Cardiac interventions carry risk from radiation

August 18, 2005

The radiation dose delivered during fluoroscopic cardiac interventional procedures should be subjected to rigorous and sustained scrutiny, according to researchers from Ireland. A team from the University College Dublin and the University of Ulster in Jordanstown, Belfast, is conducting an ongoing survey that is partially funded by the Health Research Board. The group presented its initial findings at the U.K. Radiological Congress in June.

The radiation dose delivered during fluoroscopic cardiac interventional procedures should be subjected to rigorous and sustained scrutiny, according to researchers from Ireland. A team from the University College Dublin and the University of Ulster in Jordanstown, Belfast, is conducting an ongoing survey that is partially funded by the Health Research Board. The group presented its initial findings at the U.K. Radiological Congress in June.

Ireland has the highest rate of heart disease in Europe, accounting for 42% of all deaths, said lead researcher Catherine D'Helft from the School of Diagnostic Imaging, St. Anthony's in Dublin. She cites the Web site www.irishhealth.com as the source for this statistic.

Interventional cardiac procedures play an important role in tackling this problem, and the number of patients referred for interventional cardiology has increased as a result of the techniques' cost-effectiveness relative to surgery. Patients can be treated as outpatients or as day cases, and the complication rate is fairly low.

"However, the radiation doses associated with such procedures are high compared with other diagnostic x-ray examinations and have been reported to be close to thresholds causing deterministic radiation effects. This dose implication must be carefully monitored," D'Helft said.

The study aims to establish local x-ray dose reference levels for examinations in Irish cardiovascular centers and to produce a benchmark against which individual performance can be judged.

The researchers hope to quantify the ionizing radiation exposure to patients undergoing cardiac intervention and to identify causal agents in high-dose situations.

The goal is to encourage centers to take corrective action if necessary. Overall, the team seeks to establish ways of reducing radiation dose while maintaining image quality and diagnostic efficacy.

The researchers determined radiation exposure levels to patients for coronary angiography (CA), percutaneous coronary interventions (PCI), and permanent pacemaker insertion procedures (PPI). They detailed factors that may influence radiation dose, including patient demographics, the grade of the cardiologist, projections acquired, equipment specifications, exposure factors, and a complexity score for all examinations. They also identified elements associated with low radiation dose and acceptable/ high image quality.

Data on dose measurements using calibrated dose-area product meters, collated from 15 participating centers in the Republic of Ireland and Northern Ireland, are still being collected and analyzed. The researchers presented preliminary results at the UKRC and at the ECR in March. Mean dose values for CA, PCI, and PPI were 7426 cGycm2, 10,744 cGycm2, and 3705 cGycm2 respectively, although large examination-specific variations were apparent.

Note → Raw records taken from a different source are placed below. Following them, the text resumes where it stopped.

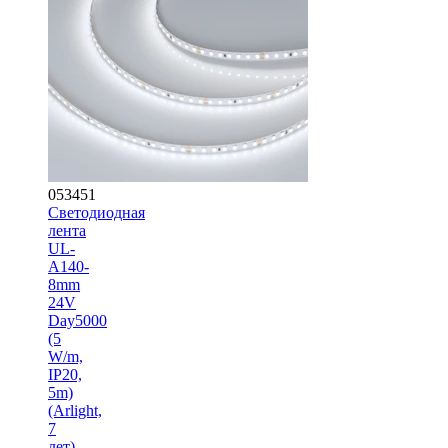
053451
Светодиодная
лента
UL-
A140-
8mm
24V
Day5000
(5
W/m,
IP20,
5m)
(Arlight,
7
лет)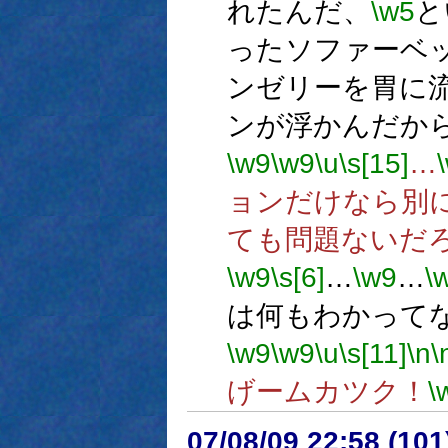
れたんだ、
\w5
と
ったソファーベ
ンゼリーを胃に
ンが浮かんだか
\w9
\w9
\u
\s[15]
…
ョンだけなら別
ても問題ないだ
\w9
\s[6]
…
\w9
…
\
は何もわかって
\w9
\w9
\u
\s[11]
\n
\
げームカツク！
\
07/08/09 22:58 (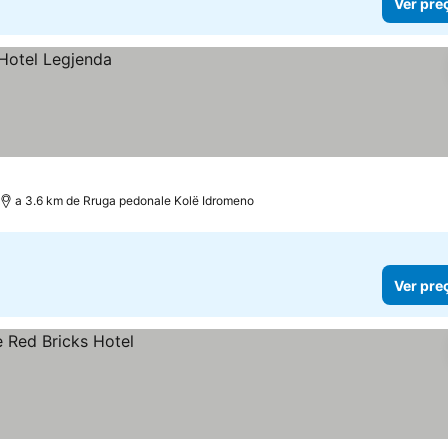
Ver pre
a 3.6 km de Rruga pedonale Kolë Idromeno
Ver pre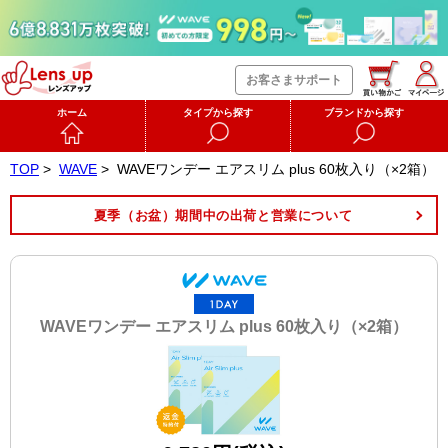
お客さまサポート
ホーム
タイプから探す
ブランドから探す
TOP
>
WAVE
>
WAVEワンデー エアスリム plus 60枚入り（×2箱）
夏季（お盆）期間中の出荷と営業について
WAVEワンデー エアスリム plus 60枚入り（×2箱）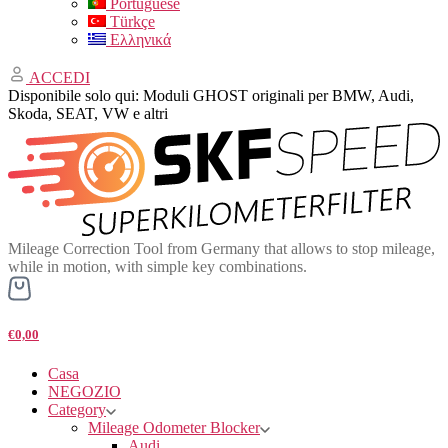
Portuguese
Türkçe
Ελληνικά
ACCEDI
Disponibile solo qui: Moduli GHOST originali per BMW, Audi,
Skoda, SEAT, VW e altri
Mileage Correction Tool from Germany that allows to stop mileage,
while in motion, with simple key combinations.
€0,00
Casa
NEGOZIO
Category
Mileage Odometer Blocker
Audi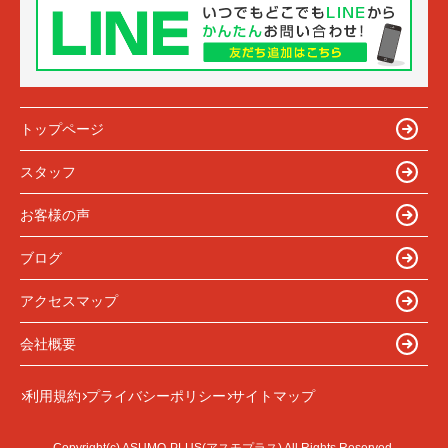
トップページ
スタッフ
お客様の声
ブログ
アクセスマップ
会社概要
利用規約
プライバシーポリシー
サイトマップ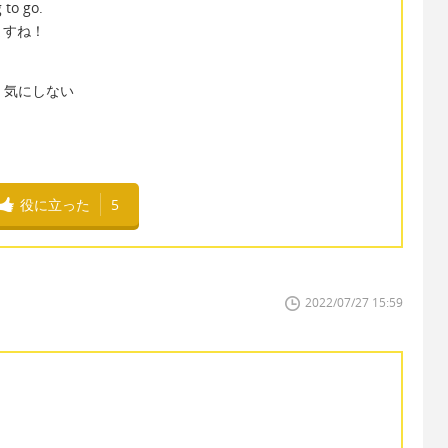
 to go.
ますね！
は全く気にしない
役に立った
5
2022/07/27 15:59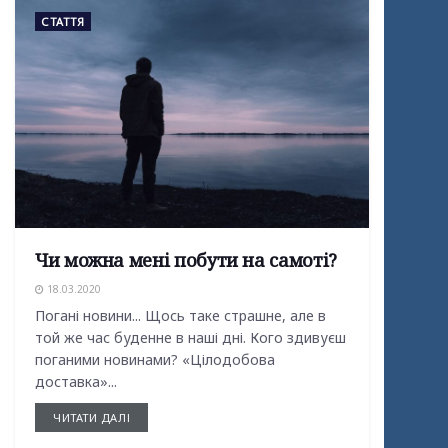
СТАТТЯ
Чи можна мені побути на самоті?
18.03.2020
Погані новини... Щось таке страшне, але в
той же час буденне в наші дні. Кого здивуєш
поганими новинами? «Цілодобова
доставка»...
ЧИТАТИ ДАЛІ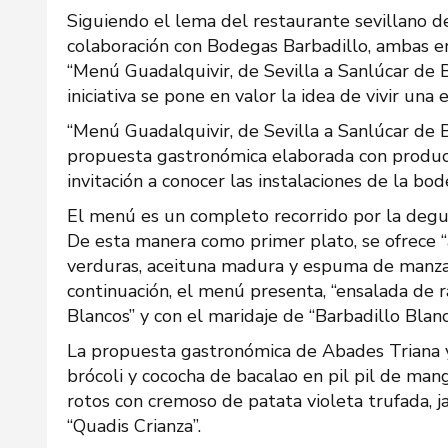
Siguiendo el lema del restaurante sevillano d
colaboración con Bodegas Barbadillo, ambas en
“Menú Guadalquivir, de Sevilla a Sanlúcar de 
iniciativa se pone en valor la idea de vivir un
“Menú Guadalquivir, de Sevilla a Sanlúcar de 
propuesta gastronómica elaborada con product
invitación a conocer las instalaciones de la b
El menú es un completo recorrido por la degu
De esta manera como primer plato, se ofrece 
verduras, aceituna madura y espuma de manzani
continuación, el menú presenta, “ensalada de 
Blancos” y con el maridaje de “Barbadillo Blanc
La propuesta gastronómica de Abades Triana y
brócoli y cococha de bacalao en pil pil de man
rotos con cremoso de patata violeta trufada, 
“Quadis Crianza”.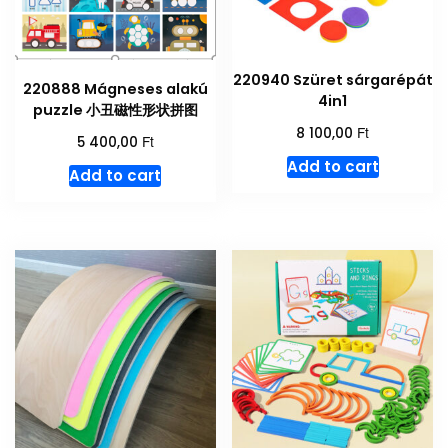
220940 Szüret sárgarépát
220888 Mágneses alakú
4in1
puzzle 小丑磁性形状拼图
Ft
8 100,00
Ft
5 400,00
Add to cart
Add to cart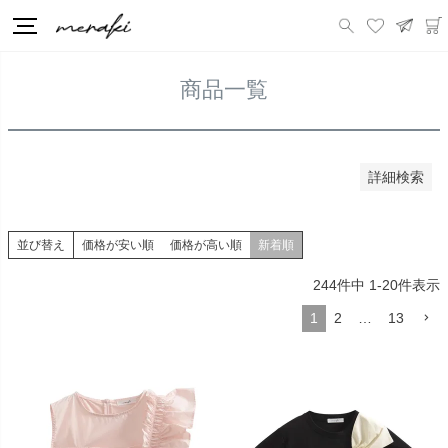
価格が安い順
価格が高い順
HOME
商品一覧
優先度順
レビュー順
商品一覧
キーワードヒット順
検索
詳細検索
並び替え
価格が安い順
価格が高い順
新着順
244
件中
1
-
20
件表示
1
2
…
13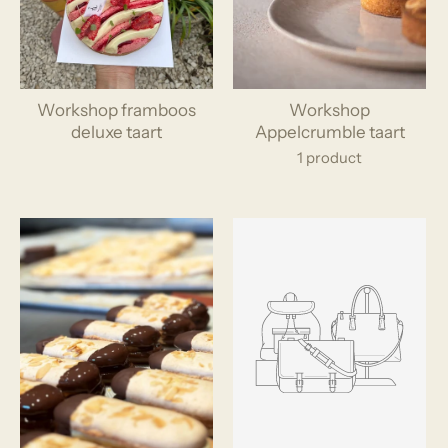
Workshop framboos
Workshop
deluxe taart
Appelcrumble taart
1 product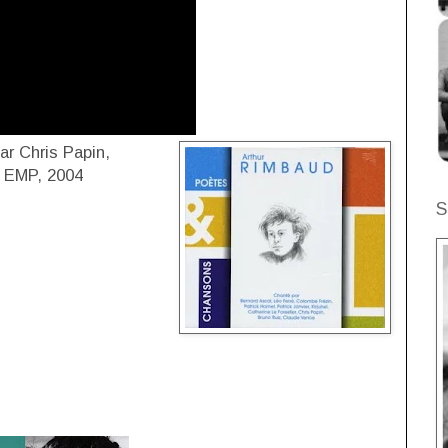
ar Chris Papin,
], EMP, 2004
S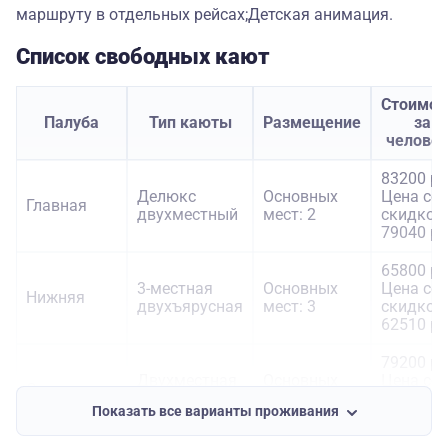
маршруту в отдельных рейсах;Детская анимация.
Список свободных кают
Стоимос
Палуба
Тип каюты
Размещение
за
челове
83200 ру
Делюкс
Основных
Цена со
Главная
двухместный
мест: 2
скидкой:
79040 ру
65800 ру
3-местная
Основных
Цена со
Нижняя
двухъярусная
мест: 3
скидкой:
62510 ру
79200 ру
Двухместная
Основных
Цена со
Средняя
одноярусная
мест: 2
скидкой:
Показать все варианты проживания
75240 ру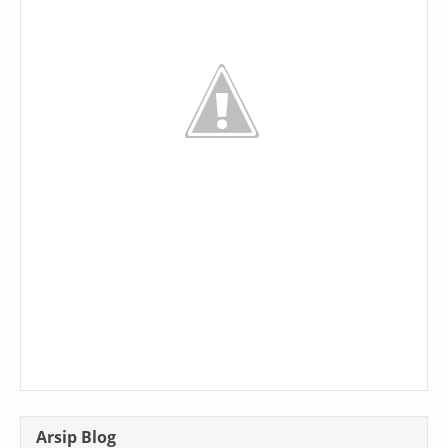
Arsip Blog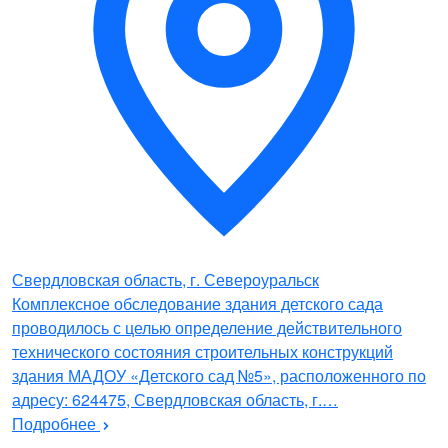
Свердловская область, г. Североуральск
Комплексное обследование здания детского сада
проводилось с целью определение действительного
технического состояния строительных конструкций
здания МАДОУ «Детского сад №5», расположенного по
адресу: 624475, Свердловская область, г.…
Подробнее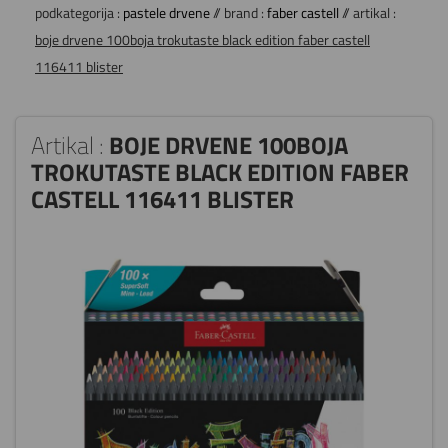
podkategorija :
pastele drvene
// brand :
faber castell
// artikal :
boje drvene 100boja trokutaste black edition faber castell
116411 blister
Artikal :
BOJE DRVENE 100BOJA
TROKUTASTE BLACK EDITION FABER
CASTELL 116411 BLISTER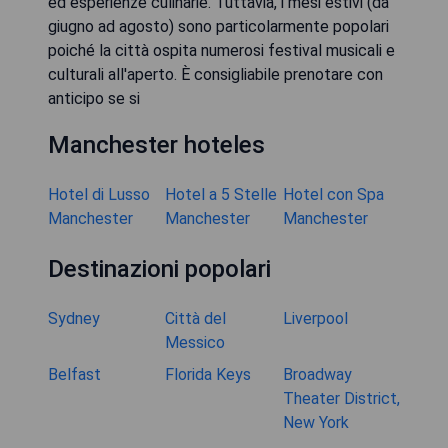
ed esperienze culinarie. Tuttavia, i mesi estivi (da
giugno ad agosto) sono particolarmente popolari
poiché la città ospita numerosi festival musicali e
culturali all'aperto. È consigliabile prenotare con
anticipo se si
Manchester hoteles
Hotel di Lusso
Hotel a 5 Stelle
Hotel con Spa
Manchester
Manchester
Manchester
Destinazioni popolari
Sydney
Città del
Liverpool
Messico
Belfast
Florida Keys
Broadway
Theater District,
New York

The team also compared data for CA and PCI procedures with radiation dose levels determined by the DIMOND project (Eur Radiol 2003;13:2259-2263), and it found that dose values from the Irish study were higher than those in the DIMOND project. For CA and PCI procedures, the radiation doses that were recorded in Ireland were 1.3 and 1.1 times higher, respectively, than those reported by the DIMOND group.

"Direct relationships are being noted between radiation doses and screening time and examination complexity," D'Helft said. "There is also some evidence to suggest that the grade of the operator, patient body mass index, and techniques employed also impact radiation dose levels."

Doses should be kept as low as reasonably achievable consistent with optimizing image quality. Significant variations in radiation dose exist, and doses appear to be higher than those published elsewhere, but the current results are preliminary, according to the Irish team.